▸ Instructions for the task
Only the lines from the one with "Motor 10 kW S6, mit stufenloser Drehzahl 20" to the end of the records are wanted, each repeated exactly, both ends included.

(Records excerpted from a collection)
_ _ _ _ _ _ _

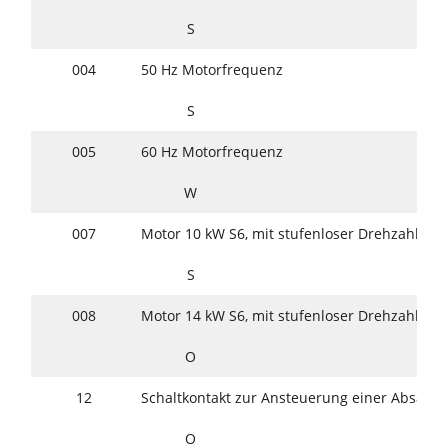
S
004
50 Hz Motorfrequenz
S
005
60 Hz Motorfrequenz
W
007
Motor 10 kW S6, mit stufenloser Drehzahl 20
S
008
Motor 14 kW S6, mit stufenloser Drehzahl 20
O
12
Schaltkontakt zur Ansteuerung einer Absaug
O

_ _ _ _ _ _ _

▸ Response for this exercise
Motor 10 kW S6, mit stufenloser Drehzahl 20
S
008
Motor 14 kW S6, mit stufenloser Drehzahl 20
O
12
Schaltkontakt zur Ansteuerung einer Absaug
O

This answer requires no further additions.